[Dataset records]
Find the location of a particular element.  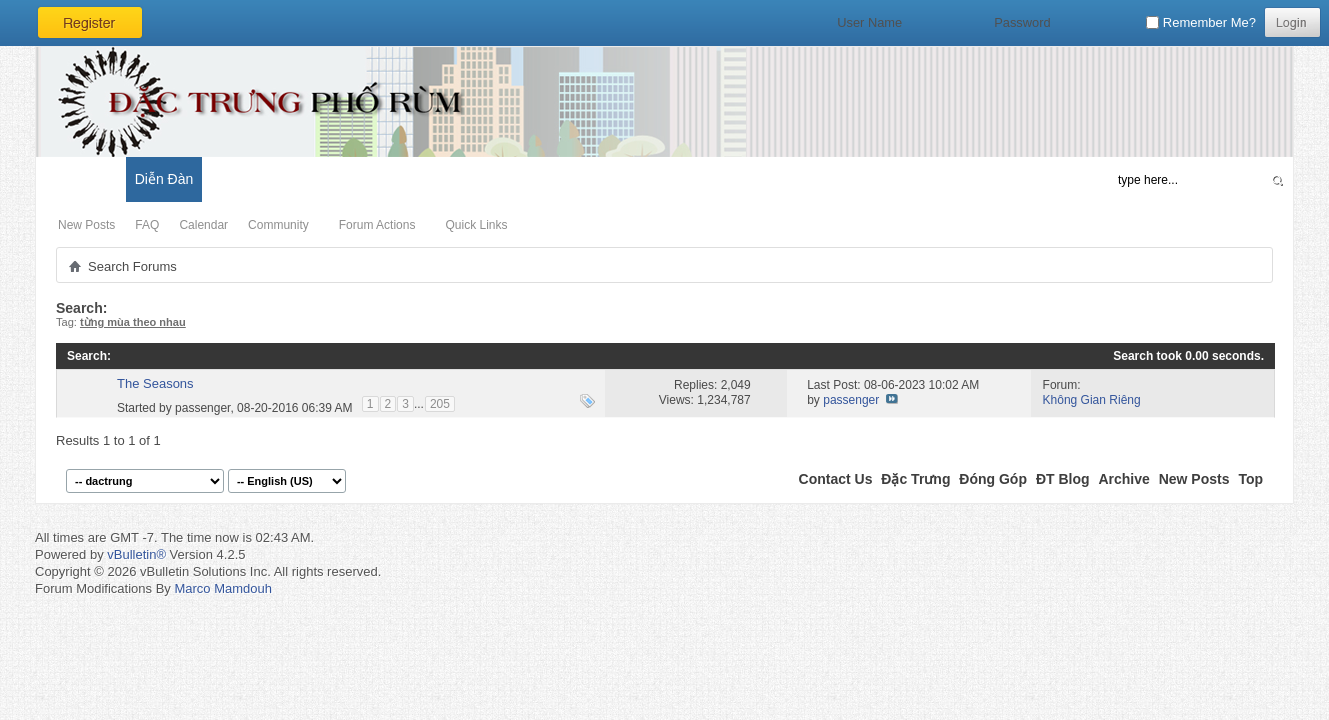

205 is located at coordinates (440, 404).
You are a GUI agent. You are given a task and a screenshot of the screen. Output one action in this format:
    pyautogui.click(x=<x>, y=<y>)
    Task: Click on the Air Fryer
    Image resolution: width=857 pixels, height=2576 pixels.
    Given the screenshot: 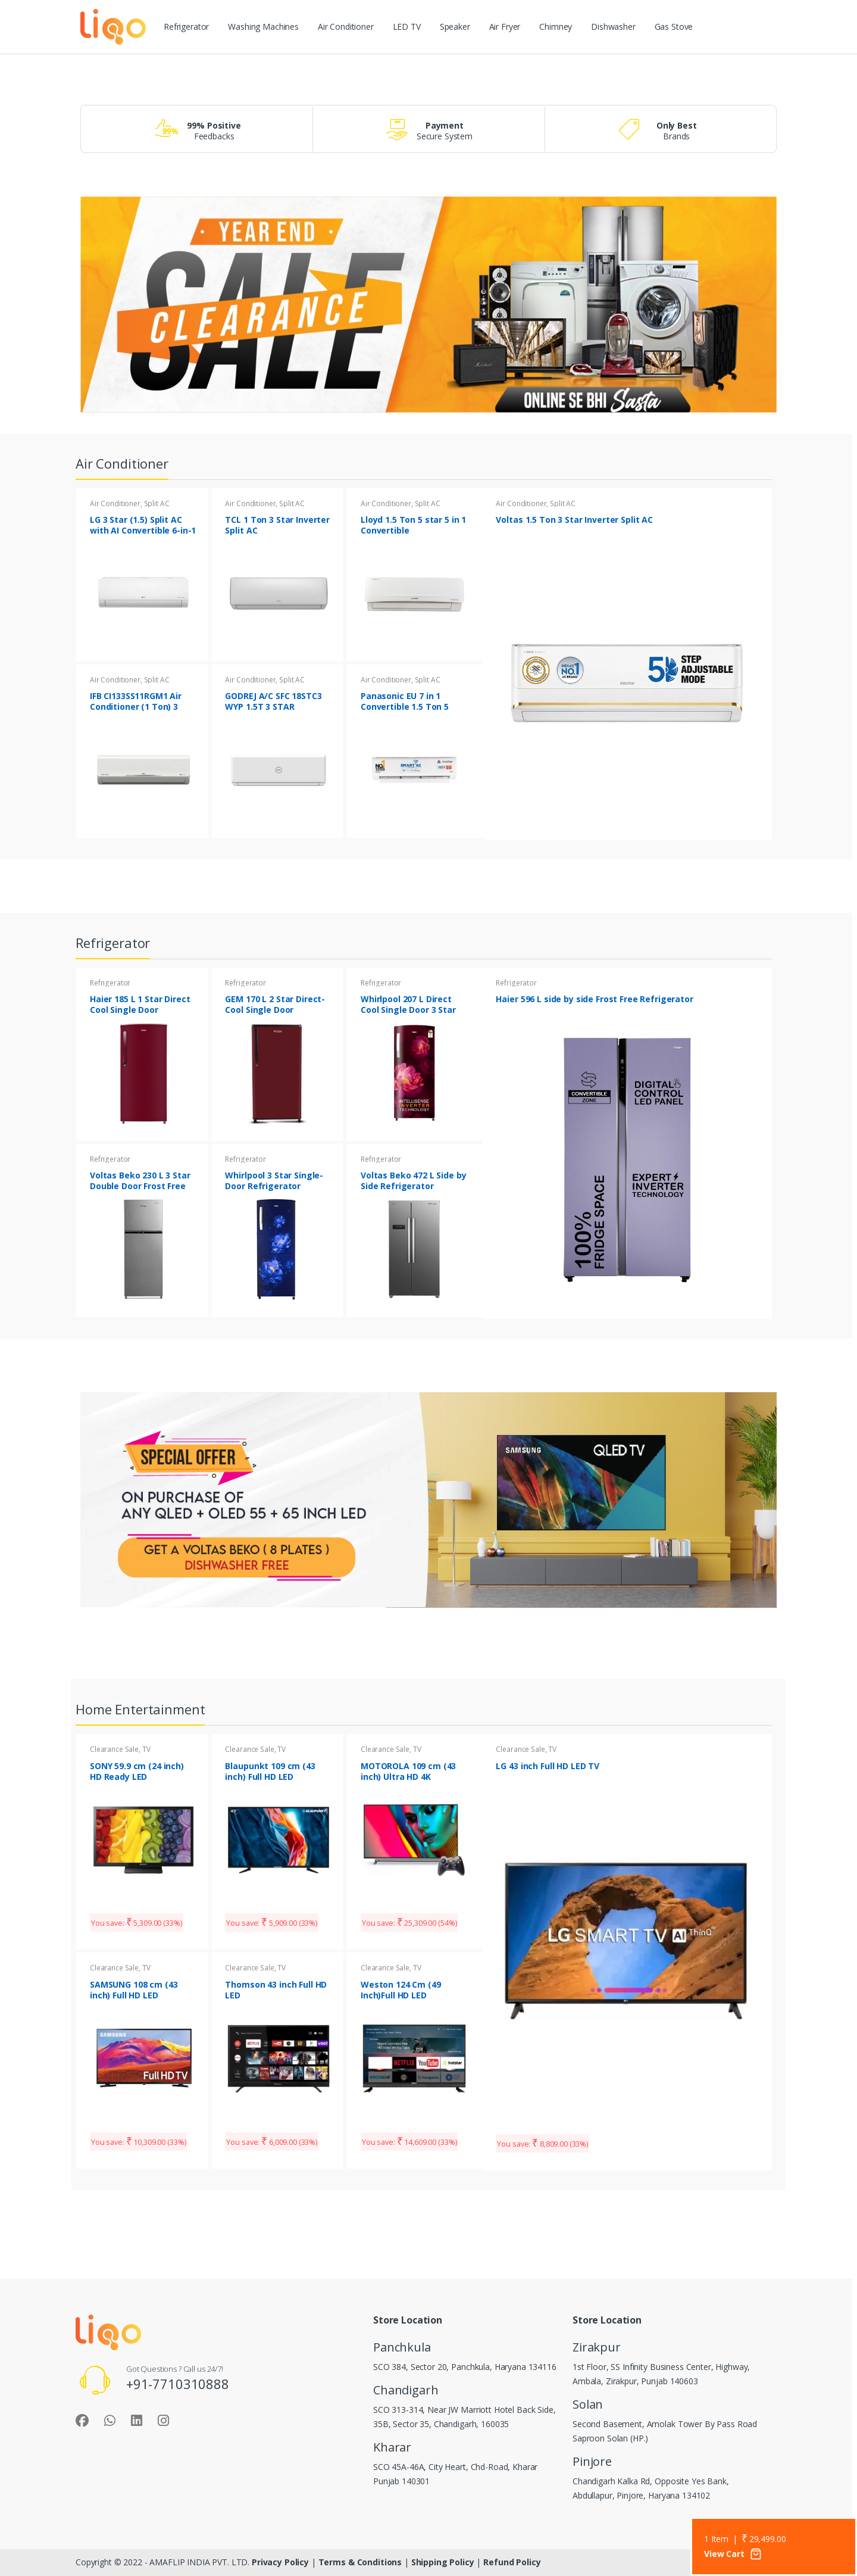 What is the action you would take?
    pyautogui.click(x=505, y=26)
    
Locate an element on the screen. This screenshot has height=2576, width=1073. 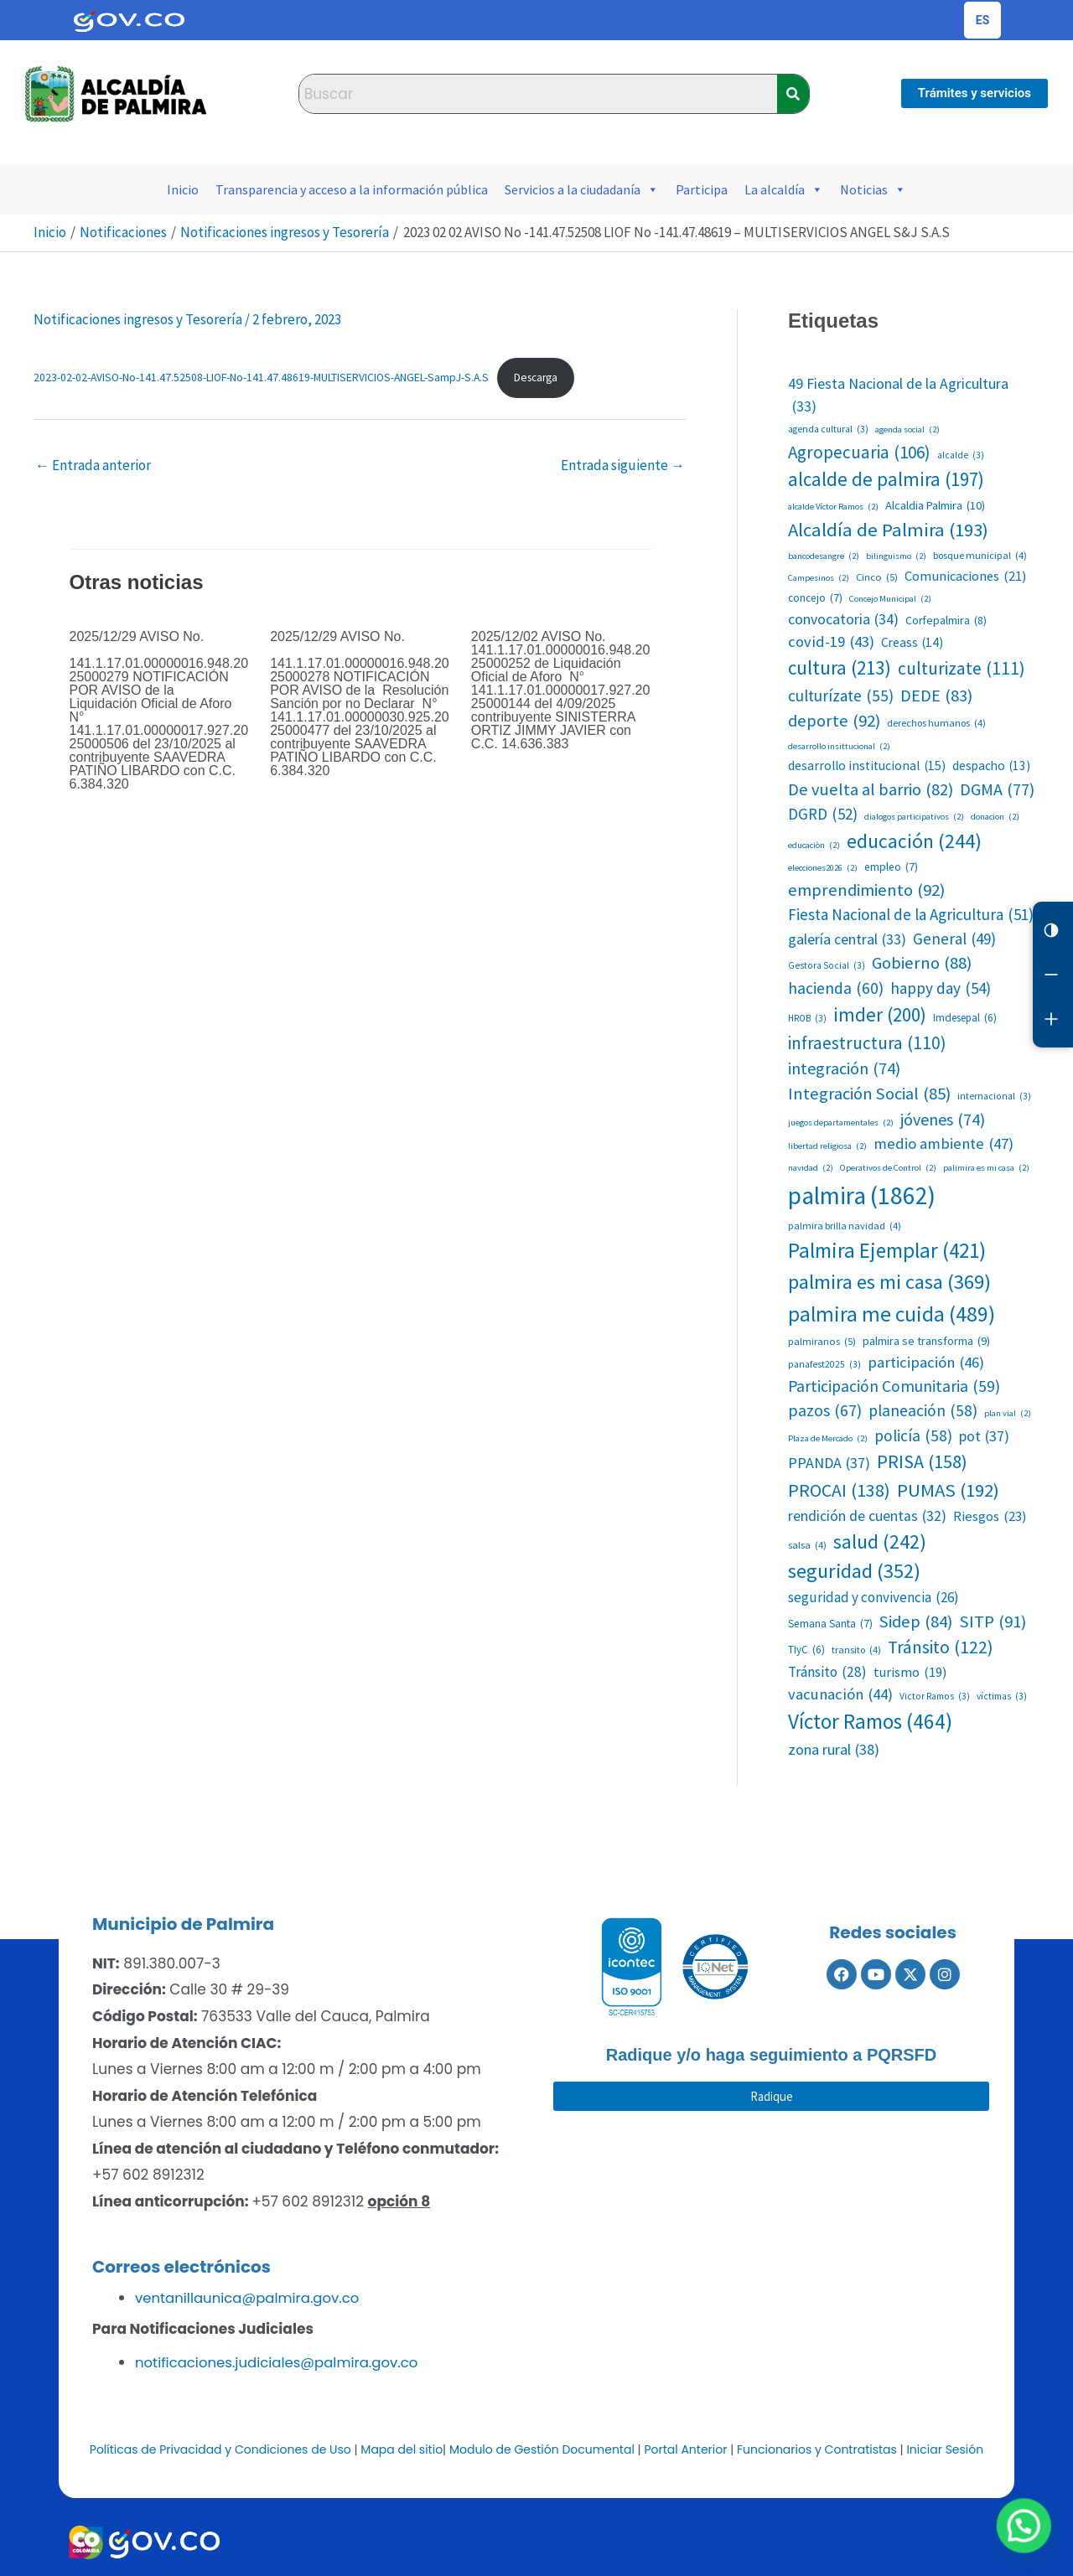
bosque municipal [bosque municipal (4 elementos)] is located at coordinates (980, 555).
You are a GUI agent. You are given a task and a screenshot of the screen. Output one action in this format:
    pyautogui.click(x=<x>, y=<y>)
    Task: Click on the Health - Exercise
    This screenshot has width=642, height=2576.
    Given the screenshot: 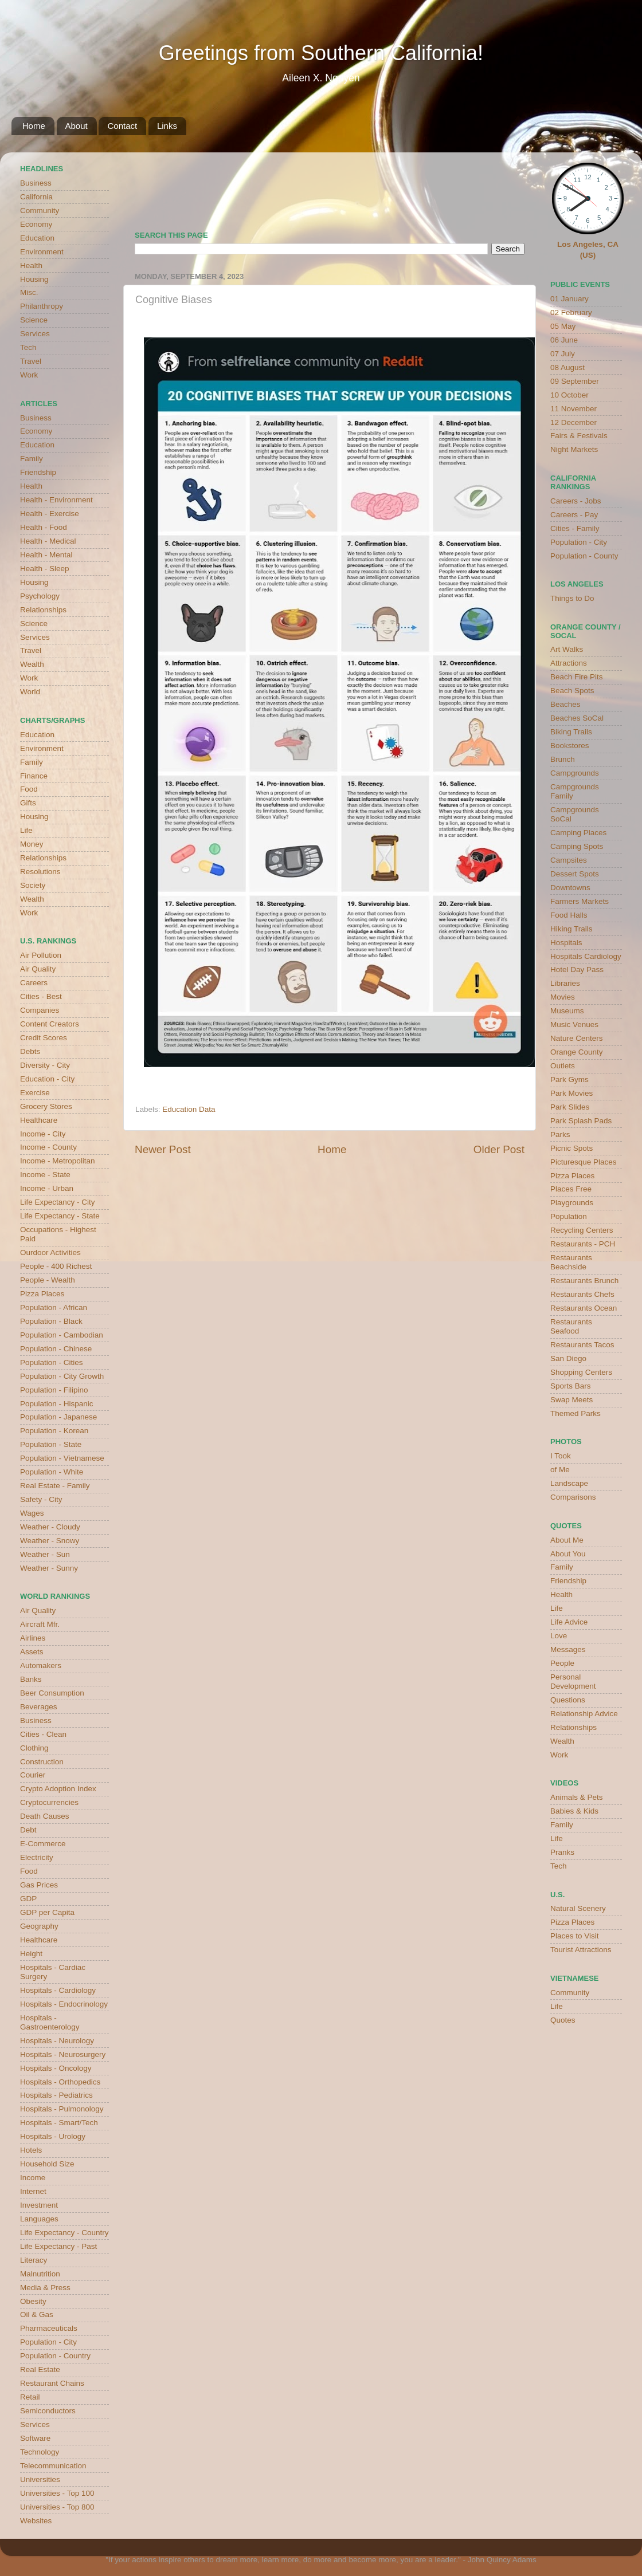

## [What this task involves]
Please output, exactly and with no pictures, only the lines from the one containing "This screenshot has width=642, height=2576." through the final line of the records above.

## [Task answer]
    This screenshot has width=642, height=2576.
    Given the screenshot: 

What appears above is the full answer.